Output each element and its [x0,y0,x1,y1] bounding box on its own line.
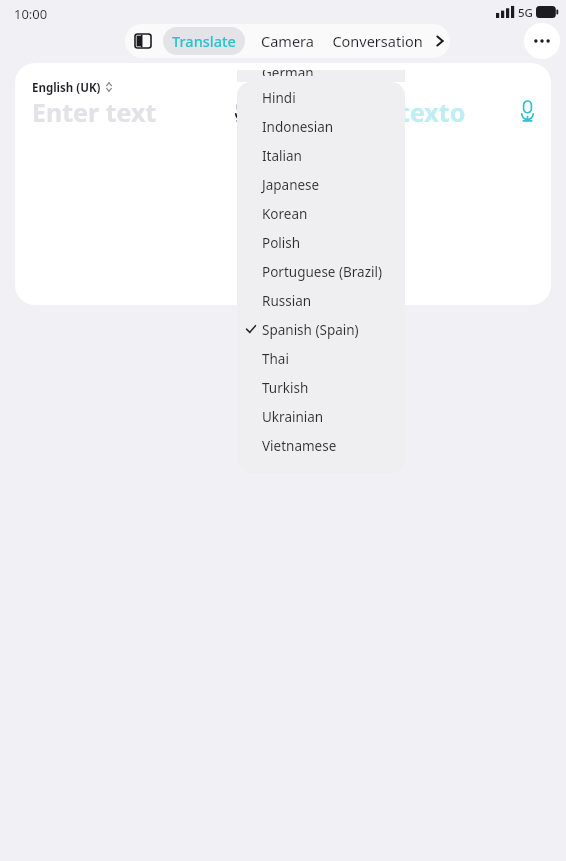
button[interactable]: Show sidebar [125,24,161,58]
button[interactable]: Thai [237,343,405,372]
staticText: Russian [262,292,312,310]
staticText: Spanish (Spain) [262,321,359,339]
button[interactable]: Russian [237,285,405,314]
staticText: English (UK) [32,80,101,96]
staticText: Indonesian [262,118,334,136]
button[interactable]: Indonesian [237,111,405,140]
staticText: Polish [262,234,301,252]
staticText: Korean [262,205,308,223]
button[interactable]: Conversation [325,26,429,56]
button[interactable]: Vietnamese [237,430,405,459]
staticText: Thai [262,350,289,368]
button[interactable]: Turkish [237,372,405,401]
staticText: 5G [518,5,533,21]
staticText: Vietnamese [262,437,337,455]
button[interactable]: Spanish (Spain) [283,63,551,305]
button[interactable]: Ukrainian [237,401,405,430]
staticText: Enter text [32,95,157,129]
button[interactable]: Italian [237,140,405,169]
staticText: Japanese [262,176,320,194]
button[interactable]: Translate [163,27,245,55]
staticText: Escribir texto [300,95,466,129]
staticText: Italian [262,147,302,165]
staticText: Hindi [262,89,296,107]
button[interactable]: Spanish (Spain) [237,314,405,343]
staticText: Turkish [262,379,309,397]
button[interactable]: Polish [237,227,405,256]
staticText: Ukrainian [262,408,324,426]
staticText: 10:00 [14,5,48,23]
button[interactable]: Camera [251,26,323,56]
button[interactable]: Speak English [223,93,259,129]
button[interactable]: Korean [237,198,405,227]
button[interactable]: Hindi [237,82,405,111]
staticText: Conversation [332,31,423,51]
button[interactable]: Portuguese (Brazil) [237,256,405,285]
button[interactable]: More options [524,23,560,59]
button[interactable]: Japanese [237,169,405,198]
staticText: Camera [261,31,314,51]
button[interactable]: More modes [429,26,450,56]
staticText: Portuguese (Brazil) [262,263,383,281]
button[interactable]: English (UK) [15,63,283,305]
staticText: German [262,70,314,76]
button[interactable]: Speak Spanish [509,93,545,129]
staticText: Translate [172,31,236,51]
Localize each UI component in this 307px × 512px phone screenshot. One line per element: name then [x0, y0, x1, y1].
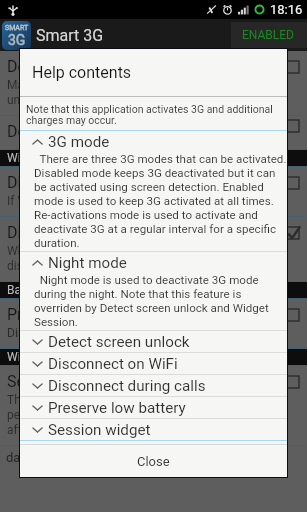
staticText: Detect screen on: [7, 122, 127, 141]
button[interactable]: Disconnect during calls: [0, 217, 307, 281]
button[interactable]: Preserve low battery: [0, 299, 307, 348]
button[interactable]: ENABLED: [231, 22, 307, 48]
staticText: 18:16: [270, 2, 303, 17]
staticText: Disable 3G when battery is low: [7, 326, 171, 340]
staticText: data after: [6, 450, 63, 465]
staticText: Battery: [7, 283, 46, 297]
staticText: Preserve low battery: [48, 399, 186, 417]
staticText: Disconnect on WiFi: [7, 173, 144, 192]
button[interactable]: Preserve low battery: [20, 396, 287, 418]
button[interactable]: Detect screen on: [0, 116, 307, 149]
staticText: Disconnect on WiFi: [48, 355, 178, 373]
staticText: When you are in a call 3G will be discon…: [7, 244, 178, 273]
staticText: Detect screen unlock: [7, 57, 157, 76]
button[interactable]: 3G mode: [20, 130, 287, 152]
staticText: There are three 3G modes that can be act…: [34, 152, 287, 250]
staticText: The widget makes it possible to start a …: [7, 393, 214, 437]
button[interactable]: Close: [20, 445, 287, 477]
staticText: Close: [137, 454, 170, 469]
staticText: Widget: [7, 350, 45, 364]
button[interactable]: Detect screen unlock: [20, 330, 287, 352]
staticText: 3G: [8, 32, 26, 48]
button[interactable]: Disconnect on WiFi: [0, 167, 307, 216]
staticText: Night mode is used to deactivate 3G mode…: [34, 273, 287, 329]
staticText: SMART: [5, 24, 29, 32]
staticText: Disconnect during calls: [48, 377, 206, 395]
staticText: Makes it possible to activate 3G when un…: [7, 78, 209, 107]
button[interactable]: Night mode: [20, 251, 287, 273]
staticText: Disconnect during calls: [7, 223, 173, 242]
staticText: Help contents: [32, 63, 132, 82]
button[interactable]: Detect screen unlock: [0, 51, 307, 115]
staticText: 3G mode: [48, 133, 110, 151]
button[interactable]: Disconnect on WiFi: [20, 352, 287, 374]
staticText: Session widget: [7, 372, 115, 391]
staticText: If WiFi is connected 3G is disabled: [7, 194, 190, 208]
button[interactable]: Session widget: [0, 366, 307, 445]
button[interactable]: Disconnect during calls: [20, 374, 287, 396]
staticText: Preserve low battery: [7, 305, 153, 324]
staticText: ENABLED: [242, 28, 294, 42]
staticText: Smart 3G: [36, 26, 104, 45]
staticText: Detect screen unlock: [48, 333, 190, 351]
button[interactable]: Session widget: [20, 418, 287, 440]
staticText: Note that this application activates 3G …: [26, 103, 281, 126]
button[interactable]: App icon: [2, 21, 31, 50]
staticText: Session widget: [48, 421, 151, 439]
staticText: WiFi: [7, 151, 31, 165]
staticText: Night mode: [48, 254, 127, 272]
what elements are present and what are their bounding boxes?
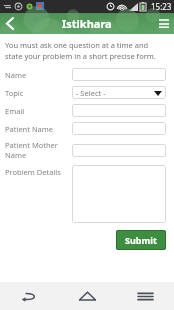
- button[interactable]: [72, 165, 166, 223]
- button[interactable]: Back: [0, 13, 20, 34]
- staticText: Topic: [5, 88, 24, 98]
- staticText: Patient Mother Name: [5, 140, 72, 160]
- button[interactable]: [72, 122, 166, 135]
- button[interactable]: [72, 104, 166, 117]
- staticText: Submit: [125, 234, 157, 246]
- button[interactable]: Back: [0, 282, 58, 310]
- button[interactable]: Recent apps: [116, 282, 174, 310]
- staticText: You must ask one question at a time and …: [5, 40, 166, 61]
- staticText: 15:23: [151, 1, 172, 12]
- staticText: - Select -: [76, 88, 106, 98]
- button[interactable]: Home: [58, 282, 116, 310]
- staticText: Istikhara: [62, 16, 112, 31]
- staticText: Patient Name: [5, 124, 54, 134]
- button[interactable]: Menu: [154, 13, 174, 34]
- staticText: Email: [5, 106, 25, 116]
- button[interactable]: Submit: [116, 230, 166, 250]
- staticText: Name: [5, 70, 27, 80]
- button[interactable]: [72, 68, 166, 81]
- staticText: Problem Details: [5, 167, 61, 177]
- button[interactable]: - Select -: [72, 86, 166, 99]
- button[interactable]: [72, 144, 166, 157]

WHAT IS EXPECTED:
Retype the entries word for word. Omit any images.

RESULT BELOW:
Output each element and its [x0,y0,x1,y1] bounding box on its own line.
button[interactable]: Show sidebar [125,24,161,58]
button[interactable]: Thai [237,343,405,372]
staticText: Russian [262,292,312,310]
staticText: Spanish (Spain) [262,321,359,339]
button[interactable]: Russian [237,285,405,314]
staticText: English (UK) [32,80,101,96]
staticText: Indonesian [262,118,334,136]
button[interactable]: Indonesian [237,111,405,140]
staticText: Polish [262,234,301,252]
staticText: Korean [262,205,308,223]
button[interactable]: Conversation [325,26,429,56]
button[interactable]: Vietnamese [237,430,405,459]
staticText: Thai [262,350,289,368]
button[interactable]: Turkish [237,372,405,401]
staticText: 5G [518,5,533,21]
staticText: Vietnamese [262,437,337,455]
button[interactable]: Spanish (Spain) [283,63,551,305]
button[interactable]: Ukrainian [237,401,405,430]
staticText: Enter text [32,95,157,129]
button[interactable]: Italian [237,140,405,169]
staticText: Japanese [262,176,320,194]
button[interactable]: Translate [163,27,245,55]
staticText: Escribir texto [300,95,466,129]
staticText: Italian [262,147,302,165]
staticText: Hindi [262,89,296,107]
button[interactable]: Spanish (Spain) [237,314,405,343]
staticText: Turkish [262,379,309,397]
button[interactable]: Polish [237,227,405,256]
staticText: Ukrainian [262,408,324,426]
staticText: 10:00 [14,5,48,23]
button[interactable]: Camera [251,26,323,56]
button[interactable]: Speak English [223,93,259,129]
button[interactable]: Korean [237,198,405,227]
button[interactable]: Hindi [237,82,405,111]
staticText: Conversation [332,31,423,51]
button[interactable]: Portuguese (Brazil) [237,256,405,285]
button[interactable]: More options [524,23,560,59]
button[interactable]: Japanese [237,169,405,198]
staticText: Camera [261,31,314,51]
button[interactable]: More modes [429,26,450,56]
staticText: Portuguese (Brazil) [262,263,383,281]
button[interactable]: English (UK) [15,63,283,305]
staticText: German [262,70,314,76]
button[interactable]: Speak Spanish [509,93,545,129]
staticText: Translate [172,31,236,51]
Localize each UI component in this 307px × 512px phone screenshot. One line per element: name then [x0, y0, x1, y1].
staticText: Detect screen on: [7, 122, 127, 141]
button[interactable]: Disconnect during calls: [0, 217, 307, 281]
button[interactable]: Preserve low battery: [0, 299, 307, 348]
button[interactable]: ENABLED: [231, 22, 307, 48]
staticText: 18:16: [270, 2, 303, 17]
staticText: Disable 3G when battery is low: [7, 326, 171, 340]
staticText: data after: [6, 450, 63, 465]
staticText: Battery: [7, 283, 46, 297]
staticText: Preserve low battery: [48, 399, 186, 417]
staticText: Disconnect on WiFi: [7, 173, 144, 192]
button[interactable]: Preserve low battery: [20, 396, 287, 418]
button[interactable]: Detect screen on: [0, 116, 307, 149]
staticText: Disconnect on WiFi: [48, 355, 178, 373]
staticText: When you are in a call 3G will be discon…: [7, 244, 178, 273]
staticText: Detect screen unlock: [7, 57, 157, 76]
button[interactable]: 3G mode: [20, 130, 287, 152]
staticText: There are three 3G modes that can be act…: [34, 152, 287, 250]
staticText: The widget makes it possible to start a …: [7, 393, 214, 437]
button[interactable]: Close: [20, 445, 287, 477]
staticText: Close: [137, 454, 170, 469]
staticText: Widget: [7, 350, 45, 364]
button[interactable]: Detect screen unlock: [20, 330, 287, 352]
staticText: 3G: [8, 32, 26, 48]
button[interactable]: Disconnect on WiFi: [0, 167, 307, 216]
staticText: Night mode is used to deactivate 3G mode…: [34, 273, 287, 329]
staticText: SMART: [5, 24, 29, 32]
staticText: Disconnect during calls: [48, 377, 206, 395]
staticText: Makes it possible to activate 3G when un…: [7, 78, 209, 107]
button[interactable]: Night mode: [20, 251, 287, 273]
staticText: Disconnect during calls: [7, 223, 173, 242]
staticText: Help contents: [32, 63, 132, 82]
button[interactable]: Detect screen unlock: [0, 51, 307, 115]
staticText: 3G mode: [48, 133, 110, 151]
button[interactable]: Disconnect on WiFi: [20, 352, 287, 374]
staticText: Session widget: [7, 372, 115, 391]
staticText: If WiFi is connected 3G is disabled: [7, 194, 190, 208]
button[interactable]: Session widget: [0, 366, 307, 445]
button[interactable]: Disconnect during calls: [20, 374, 287, 396]
staticText: Preserve low battery: [7, 305, 153, 324]
staticText: ENABLED: [242, 28, 294, 42]
staticText: Smart 3G: [36, 26, 104, 45]
staticText: Detect screen unlock: [48, 333, 190, 351]
button[interactable]: Session widget: [20, 418, 287, 440]
staticText: Note that this application activates 3G …: [26, 103, 281, 126]
button[interactable]: App icon: [2, 21, 31, 50]
staticText: Session widget: [48, 421, 151, 439]
staticText: WiFi: [7, 151, 31, 165]
staticText: Night mode: [48, 254, 127, 272]
what elements are present and what are their bounding boxes?
- button[interactable]: [72, 165, 166, 223]
- button[interactable]: Back: [0, 13, 20, 34]
- staticText: Topic: [5, 88, 24, 98]
- staticText: Patient Mother Name: [5, 140, 72, 160]
- button[interactable]: [72, 122, 166, 135]
- button[interactable]: [72, 104, 166, 117]
- staticText: Submit: [125, 234, 157, 246]
- button[interactable]: Back: [0, 282, 58, 310]
- button[interactable]: Recent apps: [116, 282, 174, 310]
- staticText: You must ask one question at a time and …: [5, 40, 166, 61]
- staticText: 15:23: [151, 1, 172, 12]
- staticText: - Select -: [76, 88, 106, 98]
- button[interactable]: Home: [58, 282, 116, 310]
- staticText: Istikhara: [62, 16, 112, 31]
- staticText: Patient Name: [5, 124, 54, 134]
- button[interactable]: Menu: [154, 13, 174, 34]
- staticText: Email: [5, 106, 25, 116]
- button[interactable]: Submit: [116, 230, 166, 250]
- staticText: Name: [5, 70, 27, 80]
- button[interactable]: [72, 68, 166, 81]
- staticText: Problem Details: [5, 167, 61, 177]
- button[interactable]: - Select -: [72, 86, 166, 99]
- button[interactable]: [72, 144, 166, 157]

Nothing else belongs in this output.